The Chairman and other non-executive directors have letters of appointment rather than service contracts. Their appointments may be terminated without compensation at any time. All non-executive directors are subject to re-election at the AGM.
Copies of executive directors' service contracts and non-executive directors' letters of appointment are available for inspection at the company's registered office during normal hours of business and will be available at the company's AGM. Copies of non-executive directors' letters of appointment can also be viewed on the company's website.
The committee believes that it is important for a significant investment to be made by each executive director in the shares of the company to provide alignment with shareholder interests. Executive directors are encouraged to build up and retain a targeted shareholding of at least 100 per cent of base salary, normally within five years of appointment. There is an expectation that executive directors will continue to build a shareholding throughout their period of employment with the company, after the target shareholding is reached.
Approach to recruitment remuneration
The remuneration package for a new executive director would be set in accordance with the terms of the company's approved remuneration policy in force at the time of appointment.
In addition, the committee may offer additional cash and/or share-based elements (on a one-time basis or ongoing) when it considers these to be in the best interests of the company (and therefore shareholders). Any such payments would be limited to a reasonable estimate of value of remuneration lost when leaving the former employer and would reflect the delivery mechanism (i.e. cash and/or share-based), time horizons and whether performance requirements are attached to that remuneration. Shareholders will be informed of any such payments at the time of appointment.
Maximum level of variable pay
The maximum initial level of long-term incentives which may be awarded to a new executive director will be limited to the maximum Long Term Plan limit of 200 per cent of salary. Therefore, the maximum initial level of overall variable pay that may be offered will be 330 per cent of salary (i.e. 130 per cent annual bonus plus 200 per cent Long Term Plan). These limits are in addition to the value of any buy-out arrangements which are governed by the policy above.
In the case of an internal appointment, any variable pay element awarded in respect of the prior role would be allowed to pay out according to its terms, adjusted as relevant to take into account the appointment. In addition, any other previously awarded entitlements would continue and be disclosed in the next annual report on remuneration.
Base salary and relocation expenses
The committee has the flexibility to set the salary of a new appointment at a discount to the market level initially, with a series of planned increases implemented over the following few years to bring the salary to the appropriate market position, subject to individual performance in the role.
For external and internal appointments, the committee may agree that the company will meet certain relocation expenses as appropriate.
Appointment of non-executive directors
For the appointment of a new Chairman or non-executive director, the fee arrangement would be set in accordance with the approved remuneration policy in force at that time. Non-executive directors' fees are set by a separate committee of the board; the Chairman's fees are set by the remuneration committee.

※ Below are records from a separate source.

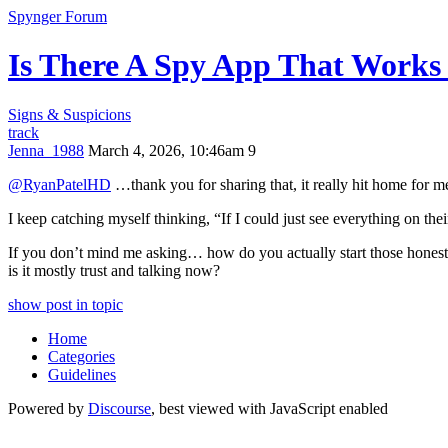
Spynger Forum
Is There A Spy App That Works
Signs & Suspicions
track
Jenna_1988
March 4, 2026, 10:46am
9
@RyanPatelHD
…thank you for sharing that, it really hit home for me 
I keep catching myself thinking, “If I could just see everything on 
If you don’t mind me asking… how do you actually start those hones
is it mostly trust and talking now?
show post in topic
Home
Categories
Guidelines
Powered by
Discourse
, best viewed with JavaScript enabled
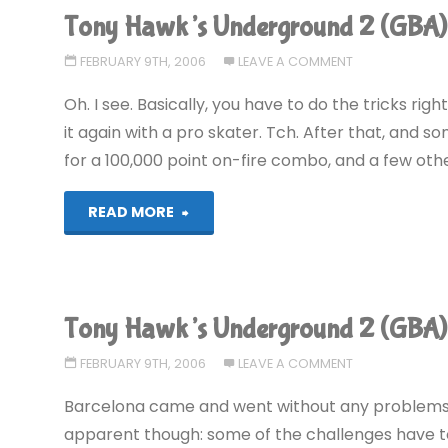
Tony Hawk’s Underground 2 (GBA)
2
FEBRUARY 9TH, 2006
LEAVE A COMMENT
(GBA):
Oh. I see. Basically, you have to do the tricks rig
COMPLETED!"
it again with a pro skater. Tch. After that, and 
for a 100,000 point on-fire combo, and a few other 
"Tony
READ MORE
Hawk’s
Underground
Tony Hawk’s Underground 2 (GBA)
2
FEBRUARY 9TH, 2006
LEAVE A COMMENT
(GBA)"
Barcelona came and went without any problems
apparent though: some of the challenges have to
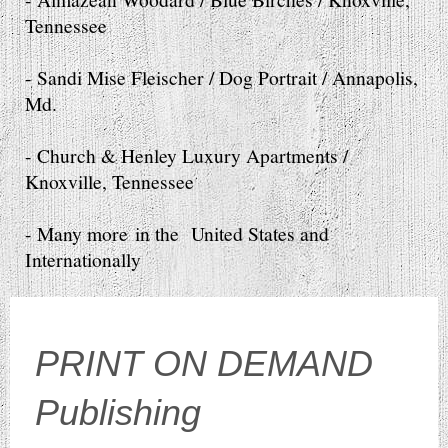
Tennessee
- Sandi Mise Fleischer / Dog Portrait / Annapolis,
Md.
- Church & Henley Luxury Apartments /
Knoxville, Tennessee
- Many more in the United States and
Internationally
PRINT ON DEMAND
Publishing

Payment for loss of office
The circumstances of the termination (taking into account the individual's performance) and an individual's duty and opportunity to mitigate losses are taken into account in every case. Our policy is to stop or reduce compensatory payments to former executive directors to the extent that they receive remuneration from other employment during the compensation period. A robust line on reducing compensation is applied and payments to departing employees may be phased in order to mitigate loss. A full version of the policy can be found in the Annual Report and Financial Statements for the year ended 31 March 2014.